* [PROBLEM TO WORK ON] All lines in the records below with the word "Serviços" must be returned.

Page images and extracted text
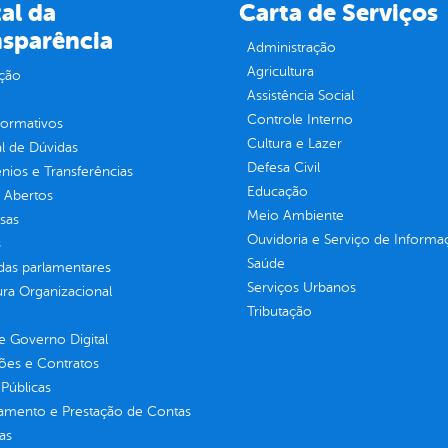
al da
Carta de Serviços
nsparência
Administração
Agricultura
ção
Assistência Social
Controle Interno
normativos
Cultura e Lazer
l de Dúvidas
Defesa Civil
ios e Transferências
Educação
 Abertos
Meio Ambiente
sas
Ouvidoria e Serviço de Informa
s
Saúde
as parlamentares
Serviços Urbanos
ura Organizacional
Tributação
 Governo Digital
ções e Contratos
Públicas
jamento e Prestação de Contas
as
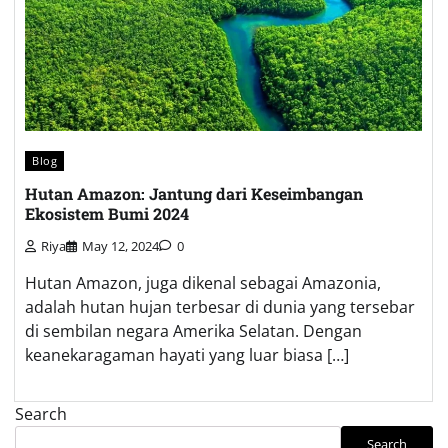
Blog
Hutan Amazon: Jantung dari Keseimbangan
Ekosistem Bumi 2024
Riya
May 12, 2024
0
Hutan Amazon, juga dikenal sebagai Amazonia,
adalah hutan hujan terbesar di dunia yang tersebar
di sembilan negara Amerika Selatan. Dengan
keanekaragaman hayati yang luar biasa […]
Search
Search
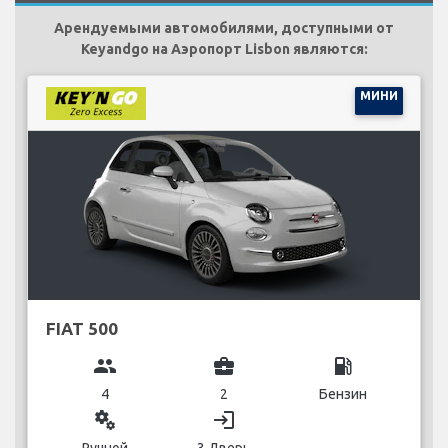
Арендуемыми автомобилями, доступными от
Keyandgo на Аэропорт Lisbon являются:
МИНИ
FIAT 500
group
business_center
local_gas_station
4
2
Бензин
miscellaneous_services
login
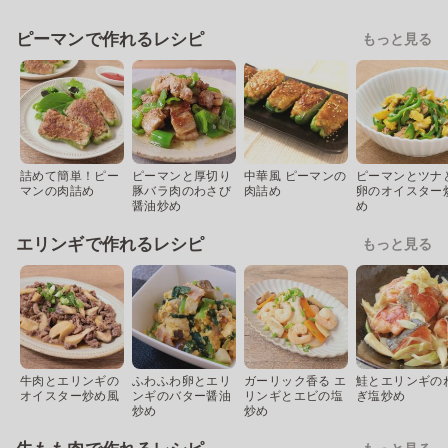
ピーマンで作れるレシピ
もっと見る
詰めて簡単！ピー
ピーマンと厚切り
中華風 ピーマンの
ピーマンとツナ
マンの肉詰め
豚バラ肉のわさび
肉詰め
卵のオイスター
醤油炒め
め
エリンギで作れるレシピ
もっと見る
牛肉とエリンギの
ふわふわ卵とエリ
ガーリック香る エ
鮭とエリンギの
オイスター炒め風
ンギのバター醤油
リンギとエビの塩
ぎ塩炒め
炒め
炒め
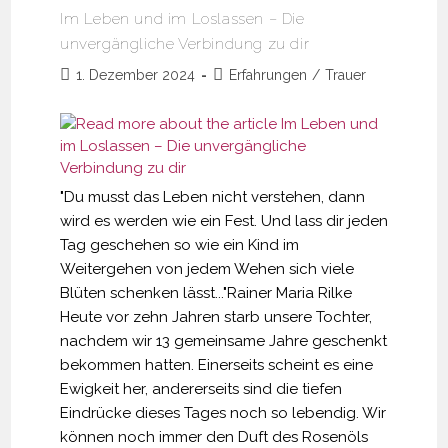
Im Leben und im Loslassen – Die
unvergängliche Verbindung zu dir
Beitrag
Beitrags-
1. Dezember 2024
Erfahrungen
/
Trauer
veröffentlicht:
Kategorie:
"Du musst das Leben nicht verstehen, dann
wird es werden wie ein Fest. Und lass dir jeden
Tag geschehen so wie ein Kind im
Weitergehen von jedem Wehen sich viele
Blüten schenken lässt..."Rainer Maria Rilke
Heute vor zehn Jahren starb unsere Tochter,
nachdem wir 13 gemeinsame Jahre geschenkt
bekommen hatten. Einerseits scheint es eine
Ewigkeit her, andererseits sind die tiefen
Eindrücke dieses Tages noch so lebendig. Wir
können noch immer den Duft des Rosenöls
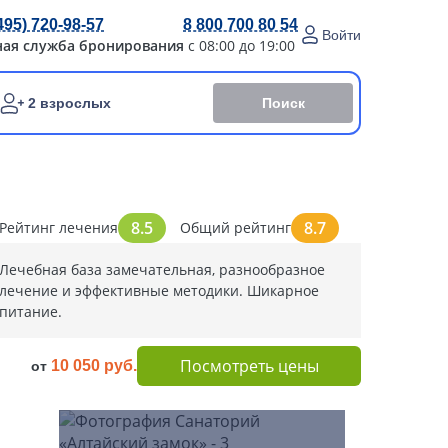
495) 720-98-57
8 800 700 80 54
Войти
ная служба бронирования
с 08:00 до 19:00
Поиск
2 взрослых
8.5
8.7
Рейтинг лечения
Общий рейтинг
Лечебная база замечательная, разнообразное
лечение и эффективные методики. Шикарное
питание.
Посмотреть цены
10 050 руб.
от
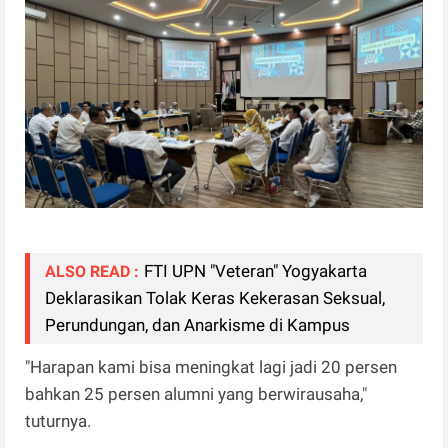
FTI UPN "Veteran" Yogyakarta
ALSO READ :
Deklarasikan Tolak Keras Kekerasan Seksual,
Perundungan, dan Anarkisme di Kampus
"Harapan kami bisa meningkat lagi jadi 20 persen
bahkan 25 persen alumni yang berwirausaha,"
tuturnya.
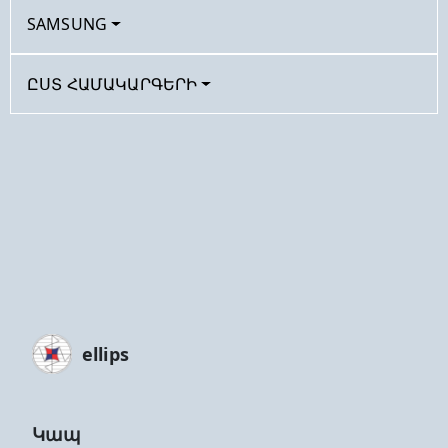
SAMSUNG
ԸՍՏ ՀԱՄԱԿԱՐԳԵՐԻ
ellips
Կապ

* [WRITTEN REPLY]
Carta de Serviços
Serviços Urbanos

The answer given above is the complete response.